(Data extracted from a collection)
◇ ◇ ◇ ◇ ◇
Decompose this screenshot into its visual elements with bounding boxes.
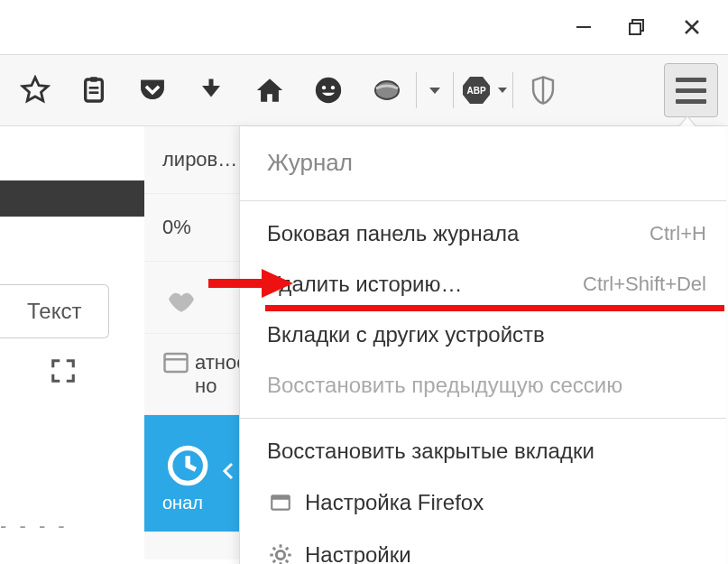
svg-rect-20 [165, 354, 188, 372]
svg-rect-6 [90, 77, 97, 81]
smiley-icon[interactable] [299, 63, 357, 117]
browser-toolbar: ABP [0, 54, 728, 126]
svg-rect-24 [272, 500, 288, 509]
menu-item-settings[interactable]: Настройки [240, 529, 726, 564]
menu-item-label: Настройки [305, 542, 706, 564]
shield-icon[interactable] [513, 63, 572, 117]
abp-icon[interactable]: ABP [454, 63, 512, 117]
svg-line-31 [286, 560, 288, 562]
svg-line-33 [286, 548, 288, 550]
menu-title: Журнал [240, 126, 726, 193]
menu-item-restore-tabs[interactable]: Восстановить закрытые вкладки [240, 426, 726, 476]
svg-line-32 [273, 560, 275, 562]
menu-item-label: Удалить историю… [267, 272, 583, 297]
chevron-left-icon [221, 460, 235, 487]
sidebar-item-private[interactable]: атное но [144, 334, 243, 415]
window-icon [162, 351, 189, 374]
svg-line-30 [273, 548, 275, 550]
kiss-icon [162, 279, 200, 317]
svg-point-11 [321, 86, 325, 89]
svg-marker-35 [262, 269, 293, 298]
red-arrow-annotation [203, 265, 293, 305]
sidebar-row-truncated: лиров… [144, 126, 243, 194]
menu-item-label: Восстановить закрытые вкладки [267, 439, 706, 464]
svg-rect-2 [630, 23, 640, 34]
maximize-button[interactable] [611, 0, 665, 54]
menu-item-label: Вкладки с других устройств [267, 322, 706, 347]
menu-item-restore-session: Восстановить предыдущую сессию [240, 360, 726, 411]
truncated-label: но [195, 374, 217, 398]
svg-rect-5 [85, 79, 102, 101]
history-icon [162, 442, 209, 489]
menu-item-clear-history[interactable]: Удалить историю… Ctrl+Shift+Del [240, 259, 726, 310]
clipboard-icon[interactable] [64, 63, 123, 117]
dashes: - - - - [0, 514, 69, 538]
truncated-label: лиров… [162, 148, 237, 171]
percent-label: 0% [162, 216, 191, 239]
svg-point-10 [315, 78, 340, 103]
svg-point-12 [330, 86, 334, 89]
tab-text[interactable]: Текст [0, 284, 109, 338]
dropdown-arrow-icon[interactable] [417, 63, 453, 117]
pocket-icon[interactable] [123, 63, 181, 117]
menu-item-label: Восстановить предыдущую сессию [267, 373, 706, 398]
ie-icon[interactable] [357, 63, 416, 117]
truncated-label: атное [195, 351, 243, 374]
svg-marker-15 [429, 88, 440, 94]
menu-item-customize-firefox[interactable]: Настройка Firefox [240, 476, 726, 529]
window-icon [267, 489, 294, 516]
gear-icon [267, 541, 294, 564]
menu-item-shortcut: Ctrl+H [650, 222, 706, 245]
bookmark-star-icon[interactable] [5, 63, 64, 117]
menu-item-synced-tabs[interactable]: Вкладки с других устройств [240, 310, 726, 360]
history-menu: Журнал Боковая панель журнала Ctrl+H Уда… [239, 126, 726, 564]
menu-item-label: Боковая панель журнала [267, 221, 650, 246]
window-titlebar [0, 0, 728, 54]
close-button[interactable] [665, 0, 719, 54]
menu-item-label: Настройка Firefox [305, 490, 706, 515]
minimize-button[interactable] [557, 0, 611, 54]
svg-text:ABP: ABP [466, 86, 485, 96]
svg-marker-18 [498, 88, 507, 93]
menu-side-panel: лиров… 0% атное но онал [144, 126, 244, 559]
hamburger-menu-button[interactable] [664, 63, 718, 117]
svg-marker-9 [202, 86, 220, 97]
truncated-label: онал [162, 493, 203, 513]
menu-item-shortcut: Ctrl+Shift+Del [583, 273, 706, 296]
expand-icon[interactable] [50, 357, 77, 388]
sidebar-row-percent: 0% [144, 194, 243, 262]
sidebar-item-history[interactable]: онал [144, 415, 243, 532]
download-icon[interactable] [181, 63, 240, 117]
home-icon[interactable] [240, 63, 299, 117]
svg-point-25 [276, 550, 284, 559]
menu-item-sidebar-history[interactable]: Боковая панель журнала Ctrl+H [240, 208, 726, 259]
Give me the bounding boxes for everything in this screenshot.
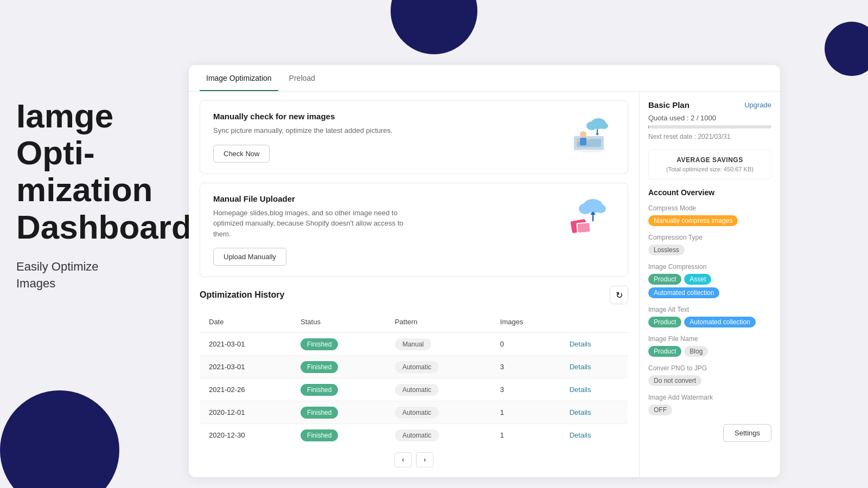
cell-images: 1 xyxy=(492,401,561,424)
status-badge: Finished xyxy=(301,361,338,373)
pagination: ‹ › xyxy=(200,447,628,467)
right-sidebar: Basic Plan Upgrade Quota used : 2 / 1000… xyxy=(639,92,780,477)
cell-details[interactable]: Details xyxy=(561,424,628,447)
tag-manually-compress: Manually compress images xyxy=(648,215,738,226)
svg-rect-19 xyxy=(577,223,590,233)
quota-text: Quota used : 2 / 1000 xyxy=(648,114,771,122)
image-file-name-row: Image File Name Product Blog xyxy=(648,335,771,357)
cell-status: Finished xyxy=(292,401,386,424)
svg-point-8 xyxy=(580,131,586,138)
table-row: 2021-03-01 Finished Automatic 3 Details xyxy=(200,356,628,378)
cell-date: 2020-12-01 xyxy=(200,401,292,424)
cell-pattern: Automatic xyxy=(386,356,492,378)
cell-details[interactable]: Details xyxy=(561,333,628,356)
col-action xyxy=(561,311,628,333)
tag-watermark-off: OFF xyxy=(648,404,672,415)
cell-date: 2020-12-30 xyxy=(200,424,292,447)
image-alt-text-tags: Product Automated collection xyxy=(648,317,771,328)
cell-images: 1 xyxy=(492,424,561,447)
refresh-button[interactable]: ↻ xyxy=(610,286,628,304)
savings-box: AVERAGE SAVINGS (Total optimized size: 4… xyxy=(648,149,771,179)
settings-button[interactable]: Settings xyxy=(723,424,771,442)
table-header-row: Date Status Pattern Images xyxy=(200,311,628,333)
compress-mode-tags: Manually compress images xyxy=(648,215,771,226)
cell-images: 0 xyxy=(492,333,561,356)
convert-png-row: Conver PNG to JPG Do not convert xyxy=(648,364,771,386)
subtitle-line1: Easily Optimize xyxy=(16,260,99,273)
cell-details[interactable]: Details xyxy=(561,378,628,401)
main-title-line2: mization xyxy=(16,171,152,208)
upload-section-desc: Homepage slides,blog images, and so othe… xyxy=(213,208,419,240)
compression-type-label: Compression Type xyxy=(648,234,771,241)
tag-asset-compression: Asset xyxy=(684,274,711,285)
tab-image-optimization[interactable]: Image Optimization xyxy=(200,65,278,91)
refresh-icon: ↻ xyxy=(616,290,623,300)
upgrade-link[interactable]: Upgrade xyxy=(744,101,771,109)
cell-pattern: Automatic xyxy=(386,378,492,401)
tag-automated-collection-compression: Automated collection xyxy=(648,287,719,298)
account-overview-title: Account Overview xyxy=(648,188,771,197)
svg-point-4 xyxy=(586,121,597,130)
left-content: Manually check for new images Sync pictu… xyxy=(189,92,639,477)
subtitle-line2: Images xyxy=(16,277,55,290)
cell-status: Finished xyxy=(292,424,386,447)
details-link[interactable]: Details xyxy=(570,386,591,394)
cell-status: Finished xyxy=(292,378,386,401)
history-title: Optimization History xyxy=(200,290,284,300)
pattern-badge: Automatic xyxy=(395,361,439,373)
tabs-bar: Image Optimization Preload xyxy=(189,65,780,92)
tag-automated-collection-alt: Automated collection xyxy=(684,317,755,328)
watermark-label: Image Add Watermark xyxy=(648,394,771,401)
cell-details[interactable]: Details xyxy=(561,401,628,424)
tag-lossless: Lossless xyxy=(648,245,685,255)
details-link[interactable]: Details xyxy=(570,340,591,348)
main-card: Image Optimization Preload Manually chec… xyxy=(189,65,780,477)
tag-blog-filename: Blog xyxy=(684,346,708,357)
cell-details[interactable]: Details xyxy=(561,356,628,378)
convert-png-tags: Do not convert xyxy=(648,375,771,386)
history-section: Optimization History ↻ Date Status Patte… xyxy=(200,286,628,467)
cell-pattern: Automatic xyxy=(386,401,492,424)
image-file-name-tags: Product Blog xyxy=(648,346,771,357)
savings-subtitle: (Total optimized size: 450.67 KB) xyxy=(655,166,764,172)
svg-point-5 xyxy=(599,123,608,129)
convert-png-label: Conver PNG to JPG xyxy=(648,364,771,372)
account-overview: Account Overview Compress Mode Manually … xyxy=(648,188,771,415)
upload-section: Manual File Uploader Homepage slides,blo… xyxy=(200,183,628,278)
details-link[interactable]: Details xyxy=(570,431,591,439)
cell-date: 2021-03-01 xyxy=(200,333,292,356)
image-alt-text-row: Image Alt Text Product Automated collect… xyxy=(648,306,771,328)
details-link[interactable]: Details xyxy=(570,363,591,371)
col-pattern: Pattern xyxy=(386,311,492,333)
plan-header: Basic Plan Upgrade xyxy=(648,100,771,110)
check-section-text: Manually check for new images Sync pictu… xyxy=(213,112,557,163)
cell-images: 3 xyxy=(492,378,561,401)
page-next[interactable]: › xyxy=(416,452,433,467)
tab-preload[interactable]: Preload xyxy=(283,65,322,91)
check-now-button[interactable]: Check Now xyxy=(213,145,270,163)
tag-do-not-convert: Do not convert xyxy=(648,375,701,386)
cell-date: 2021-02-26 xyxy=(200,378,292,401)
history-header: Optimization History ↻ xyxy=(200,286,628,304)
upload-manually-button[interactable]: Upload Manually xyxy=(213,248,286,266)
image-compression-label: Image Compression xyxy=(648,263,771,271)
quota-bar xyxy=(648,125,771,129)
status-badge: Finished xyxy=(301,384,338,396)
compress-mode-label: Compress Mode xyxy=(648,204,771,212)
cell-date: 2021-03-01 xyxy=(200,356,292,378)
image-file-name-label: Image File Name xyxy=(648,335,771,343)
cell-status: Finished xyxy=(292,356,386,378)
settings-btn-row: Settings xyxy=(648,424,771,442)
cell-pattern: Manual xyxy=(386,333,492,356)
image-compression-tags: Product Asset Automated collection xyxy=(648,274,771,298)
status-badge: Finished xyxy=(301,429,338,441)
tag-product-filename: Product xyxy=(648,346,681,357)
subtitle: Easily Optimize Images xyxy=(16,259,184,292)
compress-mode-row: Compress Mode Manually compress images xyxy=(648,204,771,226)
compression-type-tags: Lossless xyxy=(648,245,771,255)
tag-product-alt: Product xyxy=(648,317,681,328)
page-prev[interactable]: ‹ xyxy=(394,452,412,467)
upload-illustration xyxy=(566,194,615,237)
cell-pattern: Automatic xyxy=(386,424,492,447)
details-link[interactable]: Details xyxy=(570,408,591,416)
◇ ◇ ◇ ◇ ◇
TASK DETAILS:
Scan the lines above, and whenever one holds the string "Настройки", copy it.

RESPONSE TO THIS TASK:
menu-item-settings[interactable]: Настройки [240, 529, 726, 564]
menu-item-label: Настройки [305, 542, 706, 564]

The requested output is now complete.